Department of Endocrinology, People's Hospital of Wanning, Wanning, Hainan Province, China.
Department of Industrial Design, Hubei University of Technology, Wuhan, Hubei Province, China.
BMJ Open. 2023 May 30;13(5):e072991. doi: 10.1136/bmjopen-2023-072991.
The prevalence of diabetes has increased globally, leading to a significant disease burden and financial cost. Early prediction is crucial to control its prevalence.
A prospective cohort study.
National representative study on Irish.
8504 individuals aged 50 years or older were included.
Surveys were conducted to collect over 40 000 variables related to social, financial, health, mental and family status. Feature selection was performed using logistic regression. Different machine/deep learning algorithms were trained, including distributed random forest, extremely randomised trees, a generalised linear model with regularisation, a gradient boosting machine and a deep neural network. These algorithms were integrated into a stacked ensemble to generate the best model. The model was tested using various metrics, such as the area under the curve (AUC), log loss, mean per classification error, mean square error (MSE) and root MSE (RMSE). The SHapley Additive exPlanations (SHAP) method was used to interpret the established model.
After 2 years, 105 baseline features were identified as major contributors to diabetes risk, including sex, low-density lipoprotein cholesterol and cirrhosis. The best model achieved high accuracy, robustness and discrimination in predicting diabetes risk, with an AUC of 0.854, log loss of 0.187, mean per classification error of 0.267, RMSE of 0.229 and MSE of 0.052 in the independent test set.
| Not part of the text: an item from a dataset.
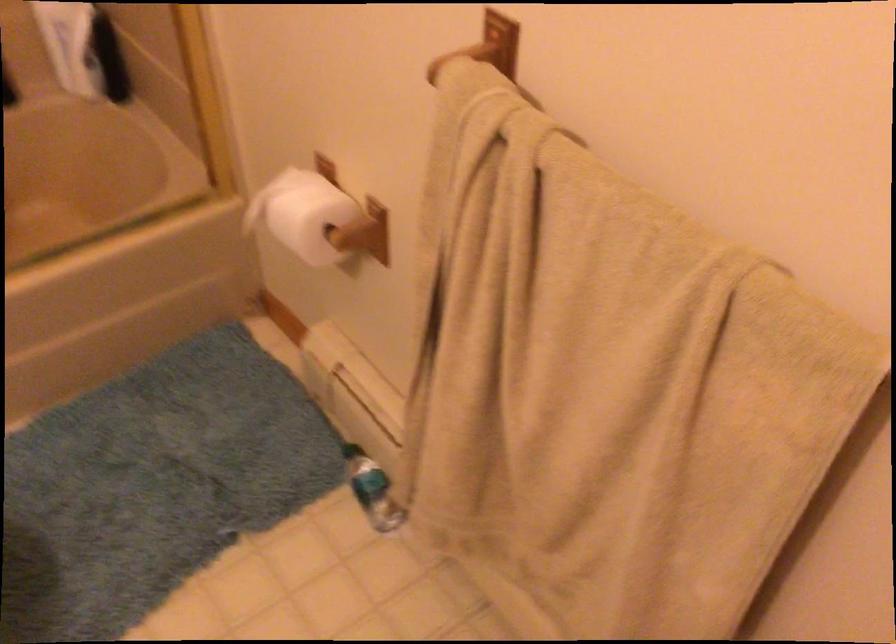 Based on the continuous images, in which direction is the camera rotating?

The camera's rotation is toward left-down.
The model was also shown to be well calibrated. The SHAP algorithm provided insights into the decision-making process of the model.
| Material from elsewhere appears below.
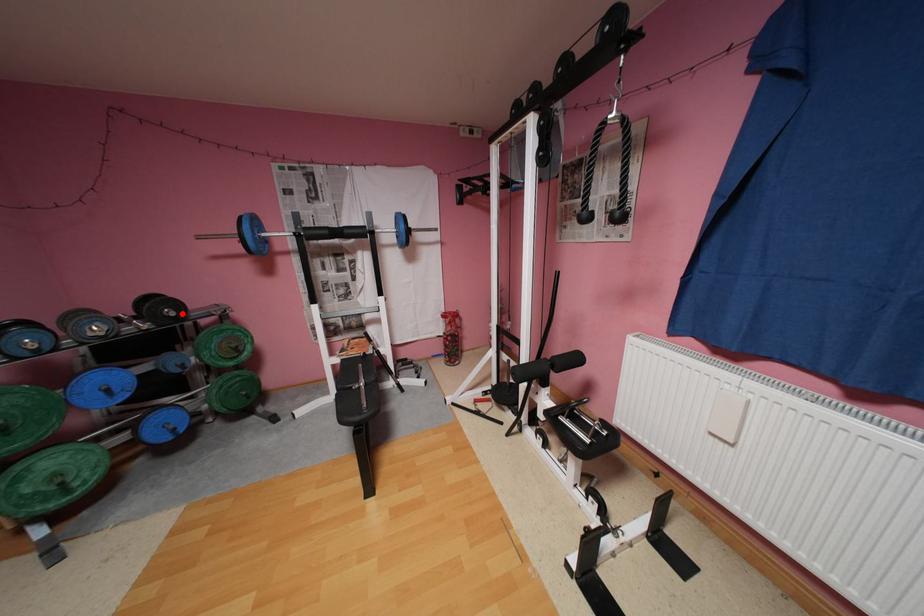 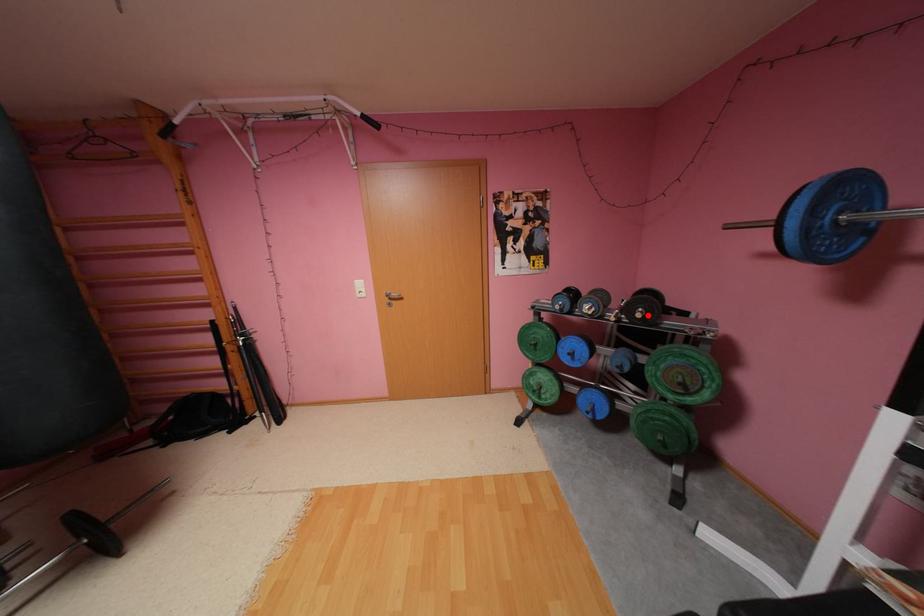 I am providing you with two images of the same scene from different viewpoints. A red point is marked on the first image and another point is marked on the second image. Do the highlighted points in image1 and image2 indicate the same real-world spot?

Yes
These findings could help physicians in the early identification of high-risk patients and implement targeted interventions to reduce diabetes incidence.
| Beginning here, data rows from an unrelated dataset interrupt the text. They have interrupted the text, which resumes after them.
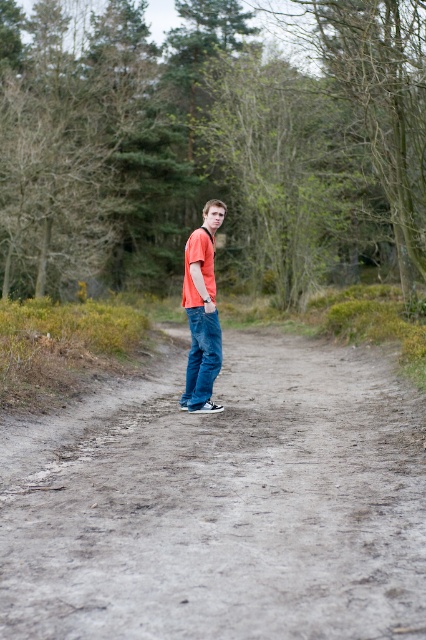 Between point (66, 509) and point (39, 161), which one is positioned behind?

The point (39, 161) is more distant.

Between point (299, 416) and point (411, 289), which one is positioned in front?

Point (299, 416) is more forward.

Between point (307, 499) and point (412, 288), which one is positioned behind?

Point (412, 288)

At what (x,y) coordinates should I click in order to perform the action: click on dull gray dirt track at center. Please return your answer as a coordinate pair (x, y). This screenshot has width=426, height=640. Looking at the image, I should click on (221, 504).

Who is positioned more to the right, dull gray dirt track at center or matte orange t-shirt at center?

dull gray dirt track at center is more to the right.

Is point (114, 616) closer to viewer compared to point (189, 273)?

Yes, it is in front of point (189, 273).

Describe the element at coordinates (221, 504) in the screenshot. The width and height of the screenshot is (426, 640). I see `dull gray dirt track at center` at that location.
全球糖尿病患病率不断上升,导致疾病负担和经济成本显著增加。早期预测对于控制其流行至关重要。
前瞻性队列研究。
爱尔兰全国代表性研究。
纳入 8504 名年龄在 50 岁或以上的个体。
进行了调查,以收集与社会、财务、健康、心理和家庭状况相关的 40000 多个变量。使用逻辑回归进行特征选择。训练了不同的机器/深度学习算法,包括分布式随机森林、极度随机树、正则化广义线性模型、梯度提升机和深度神经网络。这些算法被整合到一个堆叠集成中,以生成最佳模型。使用各种指标,如曲线下面积(AUC)、对数损失、每分类误差的平均值、均方误差(MSE)和根均方误差(RMSE),对模型进行测试。使用 SHapley Additive exPlanations(SHAP)方法来解释所建立的模型。
2 年后,确定了 105 个基线特征,这些特征是导致糖尿病风险的主要因素,包括性别、低密度脂蛋白胆固醇和肝硬化。最佳模型在预测糖尿病风险方面具有较高的准确性、稳健性和区分度,在独立测试集中 AUC 为 0.854、对数损失为 0.187、每分类误差的平均值为 0.267、RMSE 为 0.229 和 MSE 为 0.052。模型也表现出良好的校准。SHAP 算法提供了模型决策过程的深入了解。
这些发现可以帮助医生早期识别高危患者,并实施有针对性的干预措施,以降低糖尿病的发病率。